Tatiana Gutierrez &
Madison Riehle
Divorce is an unpleasant situation for anyone involved, and children experience additional stress as they try to balance their lives between two households of their separate parents.
“Children may feel less secure about life, and their ability to have a stable life,” Dr. Joan Cloutier, who practices psychiatry, said.
“They can feel a loss of stability and control over the way their life is going. A loss of security is hard for children.”
Approximately 1.5 million children are affected by divorce in the United States and 40 to 50 percent of marriages will end in divorce this coming year, with that number increasing to about 60 percent for second marriages, according to Scientific American.
“Although it’s hard to cope with, it’s better because my parents are happier than they were before,” junior Amanda Mah said about her parents divorce.
The period between separation and divorce is usually a moving period, both physically and psychologically, as family members try to figure out living situations and financial resources, according to Cloutier.
“Change at home for the children may not be positive,” Cloutier said. “They may have a downgrade in their lifestyle or might not have the resources the family had when they were together.”
Children can also experience tension in the home before the legal divorce, which can result in feeling a loss of security early on in the divorce process.
“Parents who are arguing may stay away from home,” Cloutier said. “Children feel the loss of the parent before the divorce and it is something they can’t control.”
Feeling a loss of security is common among children and some can face problems coping with the family’s new dynamic.
“Even though it was hard, I think it’s actually made me closer with both of them because I spend individual time with them,” Mah said.
The divorce process generally takes about a year once the parties have started court proceedings, according to Vanessa Hierbaum, a legal partner at Kaye-Moser-Hierbaum LLP.
“Divorce is a very prolonged event,” Cloutier said. “It’s hard for children to understand what is going on.
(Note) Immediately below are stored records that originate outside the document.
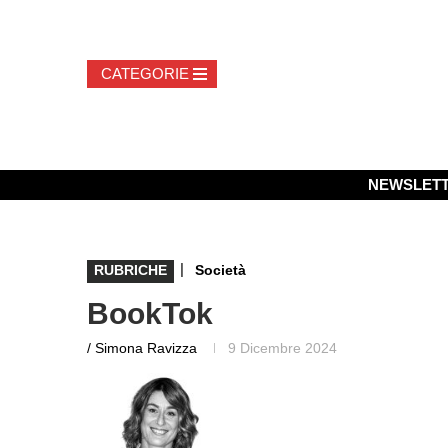
NEWSLET
|
RUBRICHE
Società
BookTok
/ Simona Ravizza
9 Dicembre 2024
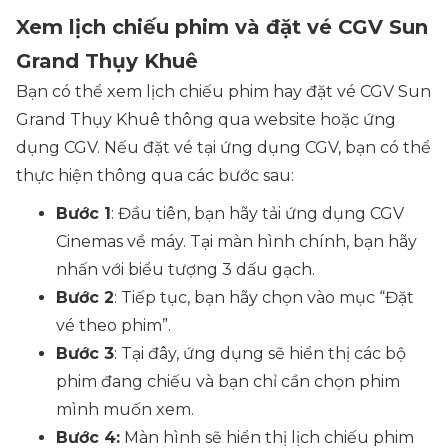
Xem lịch chiếu phim và đặt vé CGV Sun
Grand Thụy Khuê
Bạn có thể xem lịch chiếu phim hay đặt vé CGV Sun
Grand Thụy Khuê thông qua website hoặc ứng
dụng CGV. Nếu đặt vé tại ứng dụng CGV, bạn có thể
thực hiện thông qua các bước sau:
Bước 1
: Đầu tiên, bạn hãy tải ứng dụng CGV
Cinemas về máy. Tại màn hình chính, bạn hãy
nhấn với biểu tượng 3 dấu gạch.
Bước 2
: Tiếp tục, bạn hãy chọn vào mục “Đặt
vé theo phim”.
Bước 3
: Tại đây, ứng dụng sẽ hiển thị các bộ
phim đang chiếu và bạn chỉ cần chọn phim
mình muốn xem.
Bước 4:
Màn hình sẽ hiển thị lịch chiếu phim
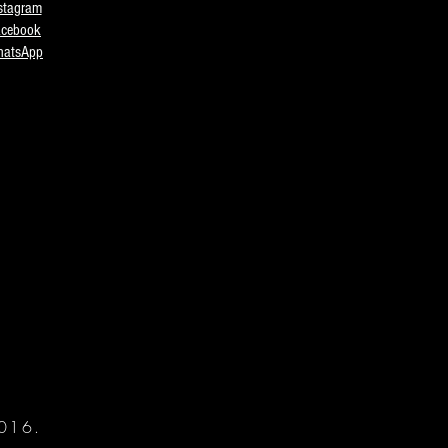
stagram
acebook
atsApp
2016.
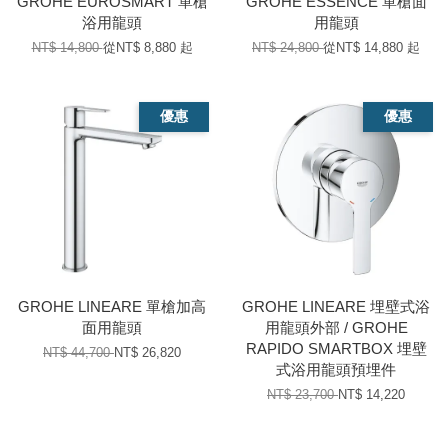
GROHE EUROSMART 單槍
GROHE ESSENCE 單槍面
浴用龍頭
用龍頭
NT$ 14,800
從
NT$ 8,880
起
NT$ 24,800
從
NT$ 14,880
起
優惠
優惠
GROHE LINEARE 單槍加高
GROHE LINEARE 埋壁式浴
面用龍頭
用龍頭外部 / GROHE
RAPIDO SMARTBOX 埋壁
NT$ 44,700
NT$ 26,820
式浴用龍頭預埋件
NT$ 23,700
NT$ 14,220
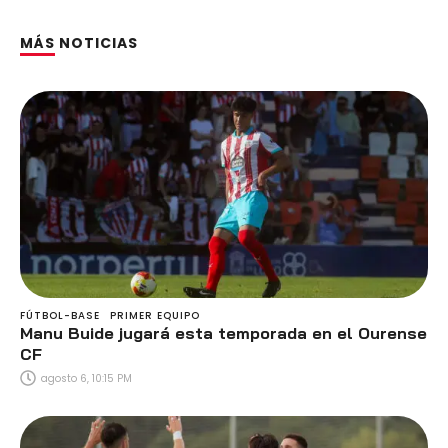
MÁS NOTICIAS
FÚTBOL-BASE
PRIMER EQUIPO
Manu Buide jugará esta temporada en el Ourense
CF
agosto 6, 10:15 PM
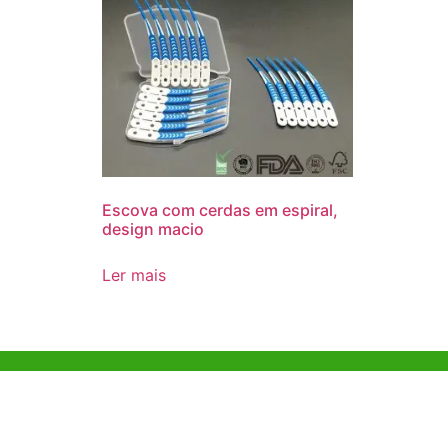
Escova com cerdas em espiral,
design macio
Ler mais
Ajuda e Apoio
Escritóri
Kong
Exemplo de diretriz
Unit 718,As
Everybody involved suffers some grief, children may feel rage and that they are not loved.”
Custody is determined by the judge, who prioritizes what is the best situation for the child or children, based on life situation such as status quo and location of the parents’ homes, according to Hierbaum.
“Both parents are entitled to frequent and continuing contact,” Hierbaum said. “The court makes sure whatever arrangement there is — even if one parent is awarded primary custody — there is always frequent and continuing contact between the other parent and the children, unless perhaps if there is substance abuse or physical abuse by the other parent.”
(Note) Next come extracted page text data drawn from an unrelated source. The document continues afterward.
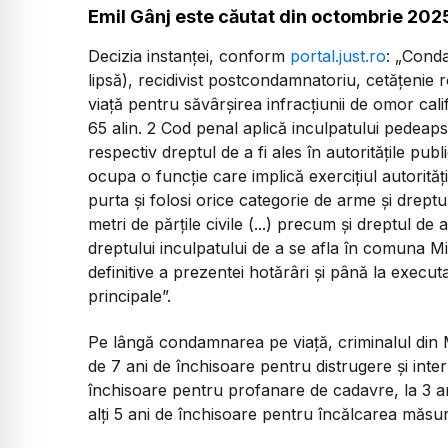
Emil Gânj este căutat din octombrie 202
Decizia instanței, conform
portal.just.ro
: „Conda
lipsă), recidivist postcondamnatoriu, cetățenie
viață pentru săvârșirea infracțiunii de omor cali
65 alin. 2 Cod penal aplică inculpatului pedeapsa 
respectiv dreptul de a fi ales în autoritățile publ
ocupa o funcție care implică exercițiul autorități
purta și folosi orice categorie de arme și drept
metri de părțile civile (...) precum și dreptul d
dreptului inculpatului de a se afla în comuna M
definitive a prezentei hotărâri și până la exec
principale”.
Pe lângă condamnarea pe viață, criminalul din
de 7 ani de închisoare pentru distrugere și inte
închisoare pentru profanare de cadavre, la 3 ani
alți 5 ani de închisoare pentru încălcarea măsur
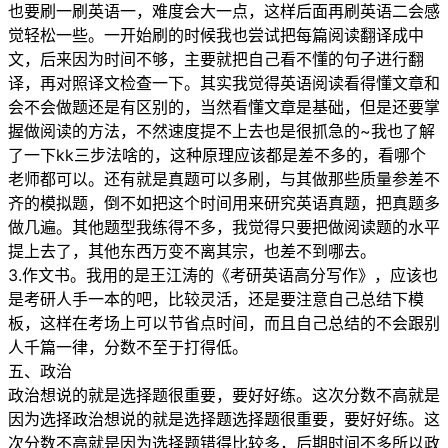
也要刷一刷英语一，难度会大一点，这样后面再刷英语二会感
觉轻松一些。一开始刷的时候我也尝试把每篇阅读翻译成中
文，后来因为时间不够，主要就把自己看不懂的句子进行翻
译，再对照译文检查一下。其实我觉得英语阅读看得懂文章和
会不会做题还是有区别的，当然看懂文章是基础，但是还要掌
握做阅读的方法，不然速度提不上去也是很抓急的~我也了解
了一下kk三步法啥的，这种原理应该都是差不多的，看哪个
老师都可以。还有就是真题可以多刷，与其做那些质量参差不
齐的模拟题，倒不如把这个时间用来研究英语真题，把真题多
做几遍。其他题型我练得不多，我觉得只要把做阅读题的水平
提上去了，其他东西万变不离其宗，也差不到哪去。
3.作文书。我用的是王江涛的《考研英语高分写作》，应该也
是考研人手一本的吧，比较灵活，还是要注意自己总结下模
板，这样在考场上可以节省点时间，而且自己总结的不会跟别
人千篇一律，分数不至于打得低。
五、政治
政治想说的就是选择题很重要，要好好练。这次分数不高就是
因为选择政治想说的就是选择题选择题很重要，要好好练。这
次分数不高就是因为选择题错得比较多，后期时间不多所以政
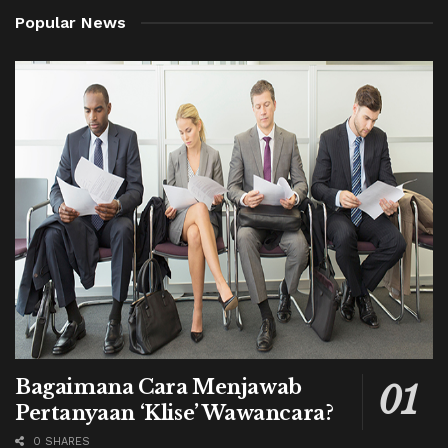
Popular News
Bagaimana Cara Menjawab
Pertanyaan ‘Klise’ Wawancara?
0 SHARES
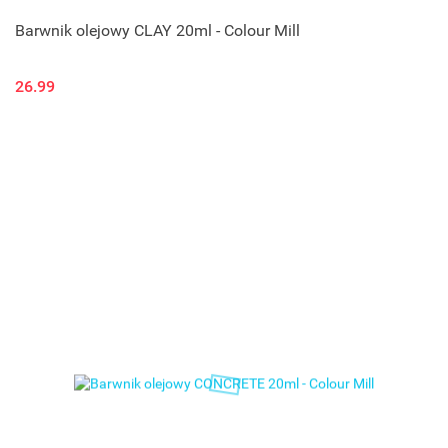
Barwnik olejowy CLAY 20ml - Colour Mill
26.99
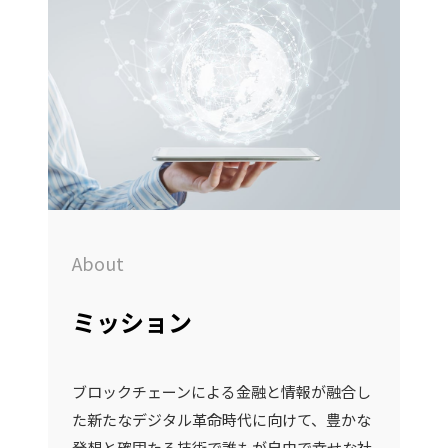
About
ミッション
ブロックチェーンによる金融と情報が融合し
た新たなデジタル革命時代に向けて、豊かな
発想と確固たる技術で誰もが自由で幸せな社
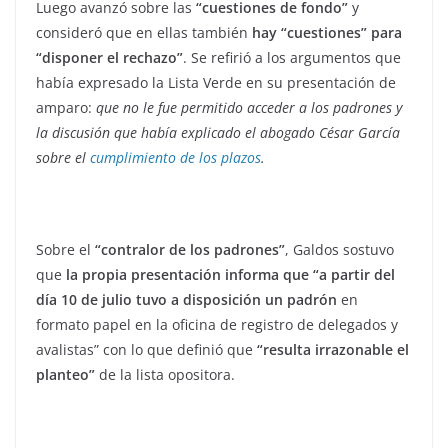
Luego avanzó sobre las
“cuestiones de fondo”
y
consideró que en ellas también
hay “cuestiones” para
“disponer el rechazo”
. Se refirió a los argumentos que
había expresado la Lista Verde en su presentación de
amparo:
que no le fue permitido acceder a los padrones y
la discusión que había explicado el abogado César García
sobre el
cumplimiento de los plazos
.
Sobre el
“contralor de los padrones”
, Galdos sostuvo
que
la propia presentación informa que “a partir del
día 10 de julio tuvo a disposición un padrón
en
formato papel en la oficina de registro de delegados y
avalistas” con lo que definió que
“resulta irrazonable el
planteo”
de la lista opositora.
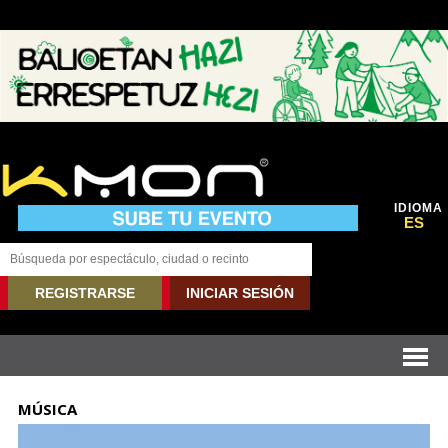
IDIOMA
ES
REGISTRARSE
INICIAR SESIÓN
MÚSICA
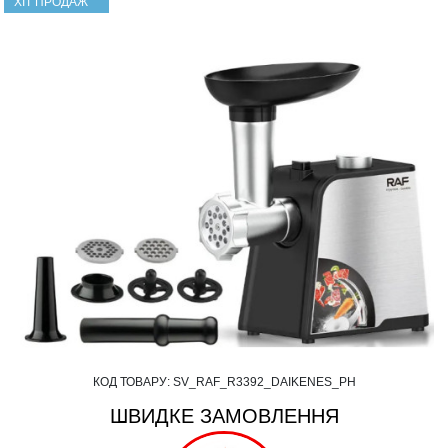
ХІТ ПРОДАЖ
КОД ТОВАРУ:
SV_RAF_R3392_DAIKENES_PH
ШВИДКЕ ЗАМОВЛЕННЯ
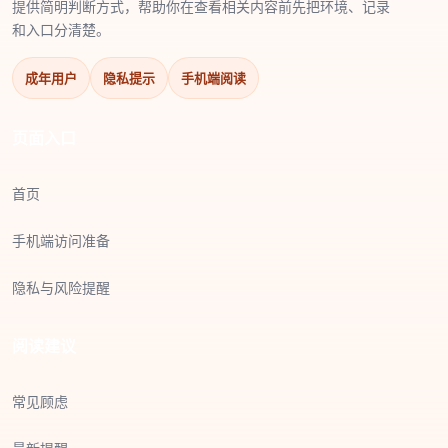
提供简明判断方式，帮助你在查看相关内容前先把环境、记录
和入口分清楚。
成年用户
隐私提示
手机端阅读
页面入口
首页
手机端访问准备
隐私与风险提醒
阅读建议
常见顾虑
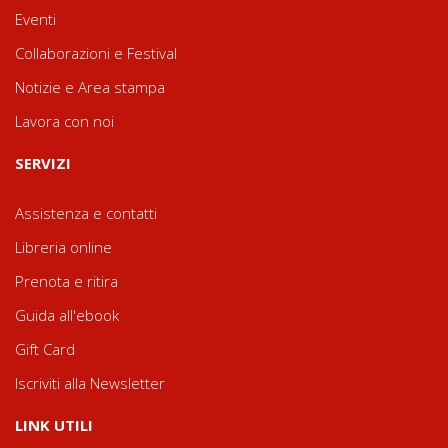
Eventi
Collaborazioni e Festival
Notizie e Area stampa
Lavora con noi
SERVIZI
Assistenza e contatti
Libreria online
Prenota e ritira
Guida all'ebook
Gift Card
Iscriviti alla Newsletter
LINK UTILI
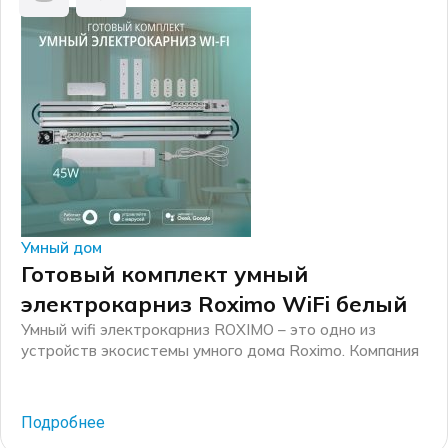
Умный дом
Готовый комплект умный
электрокарниз Roximo WiFi белый
Умный wifi электрокарниз ROXIMO – это одно из
устройств экосистемы умного дома Roximo. Компания
Roximo – российский бренд электронных устройств
для умного дома, существующий на рынке более 10
лет. Основные механические комплектующие для
Подробнее
электрокарнизов производятся на российских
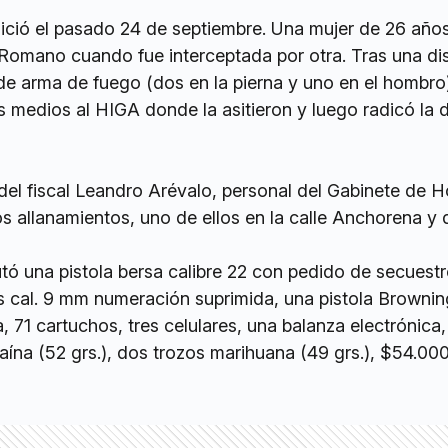
nició el pasado 24 de septiembre. Una mujer de 26 año
e Romano cuando fue interceptada por otra. Tras una di
 de arma de fuego (dos en la pierna y uno en el hombro
os medios al HIGA donde la asitieron y luego radicó la
del fiscal Leandro Arévalo, personal del Gabinete de 
s allanamientos, uno de ellos en la calle Anchorena y 
utó una pistola bersa calibre 22 con pedido de secuestr
us cal. 9 mm numeración suprimida, una pistola Browni
 71 cartuchos, tres celulares, una balanza electrónica,
aína (52 grs.), dos trozos marihuana (49 grs.), $54.0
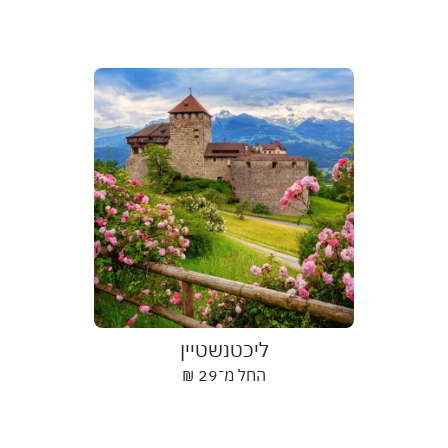
ליכטנשטיין
החל מ־
29
₪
If both parents are deemed unfit, the court may grant a relative custody of the child, or the child could enter the foster care system, according to Cloutier.
A new law allows children over the age of 14 eligible to testify in court, as the court determines the best living situation, according to Hierbaum.
“During the settlement process, the most emotionally difficult aspect for the parents is children,” Hierbaum said. “The most controversial part is spousal support.”
Children who lose the stability of their parents during an unstable living situation are likely to express anger or disappointment at their parents for neglecting them, according to Cloutier.
“My parents separated when I was 10,” Mah said. “At first, I was devastated and didn’t understand, but as I got older it didn’t affect me and I grew as an individual.”